Legal base: Articles 80(2) and 175(1 EC); co-decision; qualified majority voting
Department: Transport, Local Government and the Regions
Basis of consideration: Minister's letter of 7 June 2001
Previous Committee Report: HC 28-viii (2000-01), paragraph 8 (14 March 2001)
Discussed in Council: 27-28 June 2001
Committee's assessment: Politically important
Committee's decision: Not cleared; further information requested


19.1  Although the framework for international action on maritime safety is provided by the International Maritime Organisation (IMO), the Community has in more recent years taken action in this area where IMO standards were lacking or deemed inadequate. In particular, the Erika oil tanker disaster in December 1999 off the Brittany coast prompted the European Parliament and the Council to call on the Commission to review the maritime safety regime for oil tankers.

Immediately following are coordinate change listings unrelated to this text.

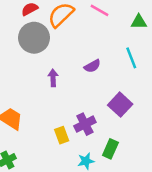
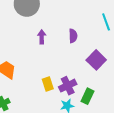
purple semicircle: (92, 66) -> (73, 36), moved, turned -64
purple cross: (85, 124) -> (68, 86), moved

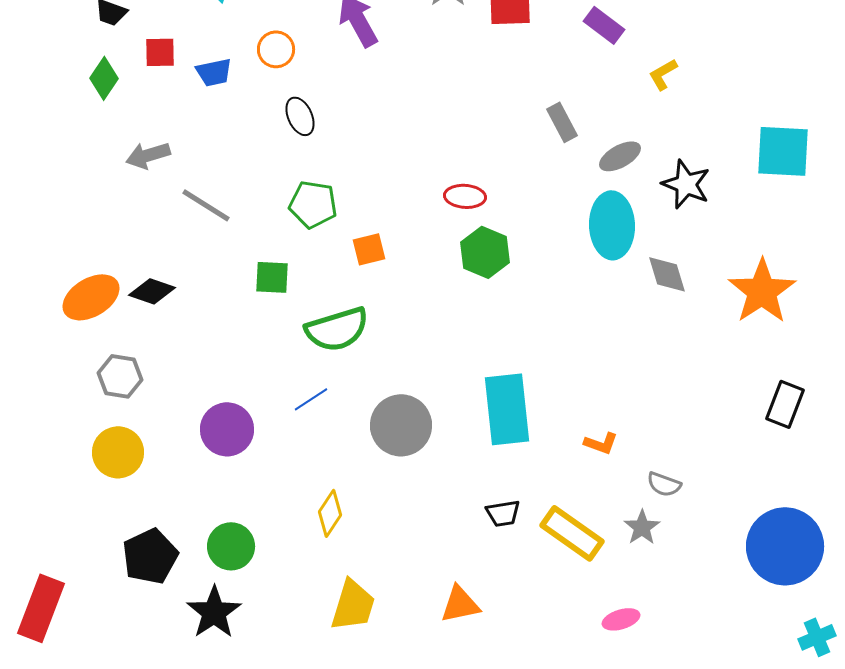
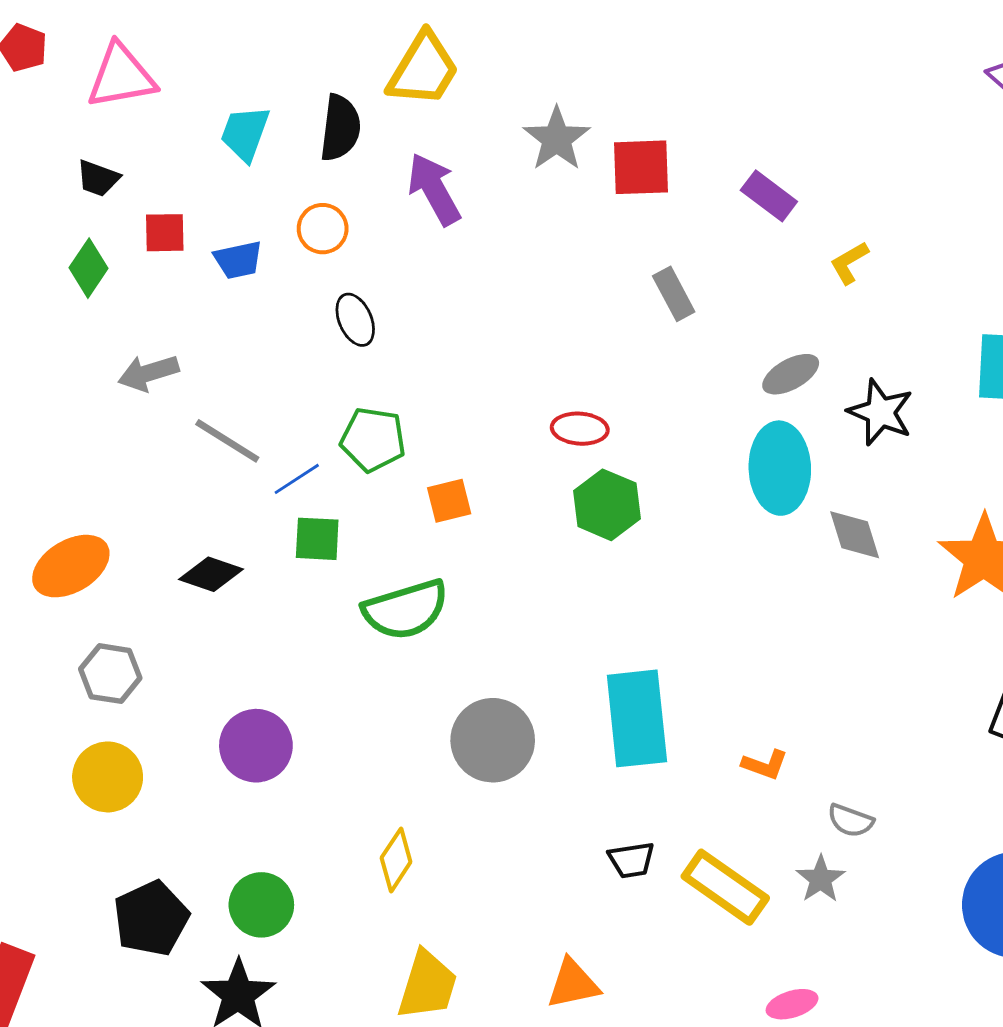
gray rectangle: (562, 122) -> (674, 294), moved
black diamond: (152, 291) -> (211, 574), moved
blue line: (311, 399) -> (297, 479), moved

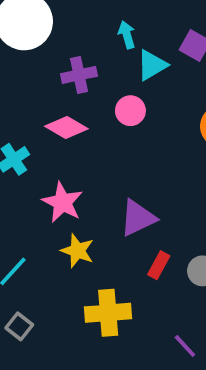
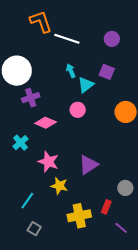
purple cross: (79, 75) -> (31, 98), moved
red rectangle: (159, 265) -> (106, 207), moved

19.2  As a result, the Commission produced in March 2000 a Communication[35] on the safety of seaborne oil trade, which included three legislative proposals dealing with enforcement in respect of shipping using Community ports and sailing in the waters under the jurisdiction of the Member States; common rules and standards for ship inspection and survey organisations; and the accelerated phasing-in of double hull or equivalent design requirements for single hull oil tankers.

19.3  Though these were eventually cleared by our predecessors on 14 March 2001, the Commission also suggested in its Communication the need for a range of longer-term measures. Consequently, in December 2000, it set out in the present document proposals dealing with the establishment of a Community monitoring, control and information system for maritime traffic; the establishment of a compensation fund for oil pollution damage in European waters; and the setting up of a European Maritime Safety Agency (EMSA).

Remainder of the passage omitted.